PROBLEM REQUIREMENTS ▸ Filter these entries so that only lines with the word "Kasus" remain.

.....

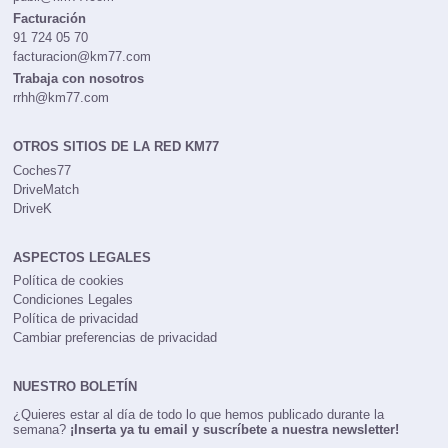
Facturación
91 724 05 70
facturacion@km77.com
Trabaja con nosotros
rrhh@km77.com
OTROS SITIOS DE LA RED KM77
Coches77
DriveMatch
DriveK
ASPECTOS LEGALES
Política de cookies
Condiciones Legales
Política de privacidad
Cambiar preferencias de privacidad
NUESTRO BOLETÍN
¿Quieres estar al día de todo lo que hemos publicado durante la
semana?
¡Inserta ya tu email y suscríbete a nuestra newsletter!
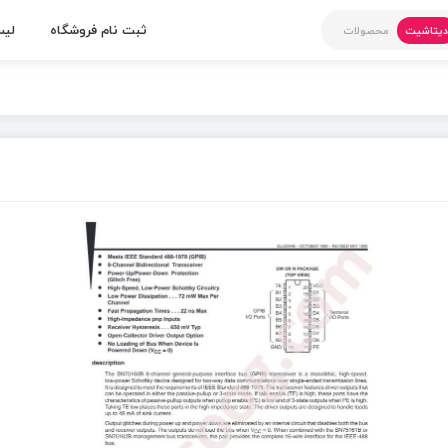
ثبت نام فروشگاه
لیس
یتاشیت
محصولات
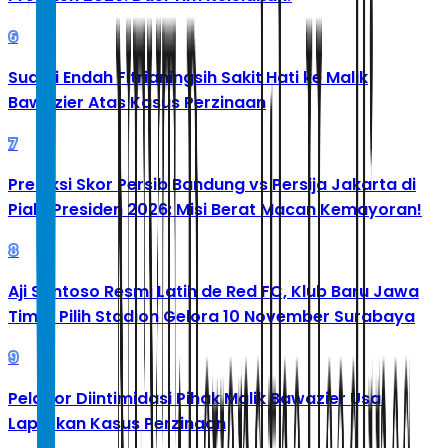
6
Suami Endah Fitrianingsih Sakit Hati ke Malik
Bawazier Atas Kasus Perzinaan
7
Prediksi Skor Persib Bandung vs Persija Jakarta di
Piala Presiden 2026: Misi Berat Macan Kemayoran!
8
Aji Santoso Resmi Latih de Red FC, Klub Baru Jawa
Timur Pilih Stadion Gelora 10 November Surabaya
9
Pelapor Diintimidasi Pihak Malik Bawazier Usai
Laporkan Kasus Perzinaan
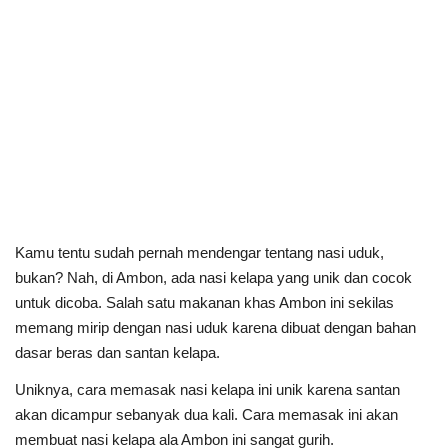
Kamu tentu sudah pernah mendengar tentang nasi uduk,
bukan? Nah, di Ambon, ada nasi kelapa yang unik dan cocok
untuk dicoba. Salah satu makanan khas Ambon ini sekilas
memang mirip dengan nasi uduk karena dibuat dengan bahan
dasar beras dan santan kelapa.
Uniknya, cara memasak nasi kelapa ini unik karena santan
akan dicampur sebanyak dua kali. Cara memasak ini akan
membuat nasi kelapa ala Ambon ini sangat gurih.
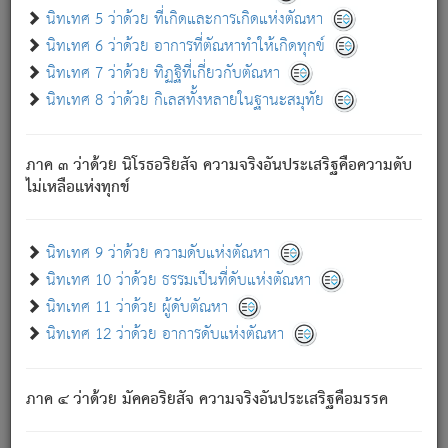
ด้วย.
นิทเทศ 5 ว่าด้วย ที่เกิดและการเกิดแห่งตัณหา
ความดับเพราะความสำรอกไม่เหลือ (แห่งภพทั้งหลาย)
นิทเทศ 6 ว่าด้วย อาการที่ตัณหาทำให้เกิดทุกข์
เพราะความสิ้นไปแห่งตัณหาโดยประการทั้งปวง นั้นคือ
นิทเทศ 7 ว่าด้วย ทิฏฐิที่เกี่ยวกับตัณหา
นิพพาน.
นิทเทศ 8 ว่าด้วย กิเลสทั้งหลายในฐานะสมุทัย
ภพใหม่ย่อมไม่มีแก่ภิกษุนั้น ผู้ดับเย็นสนิทแล้ว เพราะไม่มี
ความยึดมั่น
ภาค ๓ ว่าด้วย นิโรธอริยสัจ ความจริงอันประเสริฐคือความดับ
ภิกษุนั้น เป็นผู้ครอบงำมารได้แล้ว ชนะสงครามแล้ว ก้าวล่วง
ไม่เหลือแห่งทุกข์
ภพทั้งหลายทั้งปวงได้แล้ว เป็นผู้คงที่ (คือไม่เปลี่ยนแปลงอีกต่อ
ไป). ดังนี้แล
- อุ.ขุ.
๒๕/๑๒๑/๘๔
.
นิทเทศ 9 ว่าด้วย ความดับแห่งตัณหา
(ข้อความนี้ เป็นพระพุทธอุทานที่ทรงเปล่งออก ที่โคนต้นโพธิ์
นิทเทศ 10 ว่าด้วย ธรรมเป็นที่ดับแห่งตัณหา
เป็นที่ตรัสรู้ เมื่อตรัสรู้แล้วได้ 7 วัน)
นิทเทศ 11 ว่าด้วย ผู้ดับตัณหา
นิทเทศ 12 ว่าด้วย อาการดับแห่งตัณหา
เชื่อมโยงพระไตรปิฏก :
ภาค ๔ ว่าด้วย มัคคอริยสัจ ความจริงอันประเสริฐคือมรรค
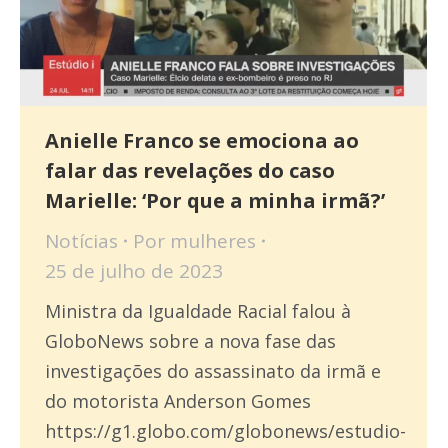
Anielle Franco se emociona ao
falar das revelações do caso
Marielle: ‘Por que a minha irmã?’
Notícias
Por
mulheres
25 de julho de 2023
Ministra da Igualdade Racial falou à
GloboNews sobre a nova fase das
investigações do assassinato da irmã e
do motorista Anderson Gomes
https://g1.globo.com/globonews/estudio-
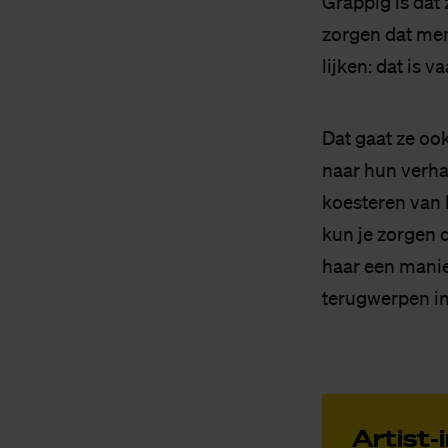
Grappig is dat
zorgen dat men
lijken: dat is v
Dat gaat ze oo
naar hun verhal
koesteren van h
kun je zorgen 
haar een manier
terugwerpen in 
Ar­tist-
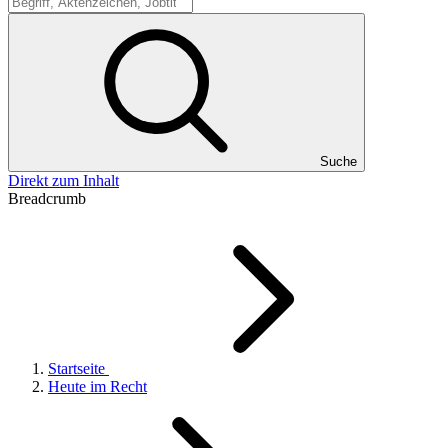
Suche
Suche
Direkt zum Inhalt
Breadcrumb
Startseite
Heute im Recht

.....

ANSWER SPACE ▸
Bawazier Atas Kasus Perzinaan
Laporkan Kasus Perzinaan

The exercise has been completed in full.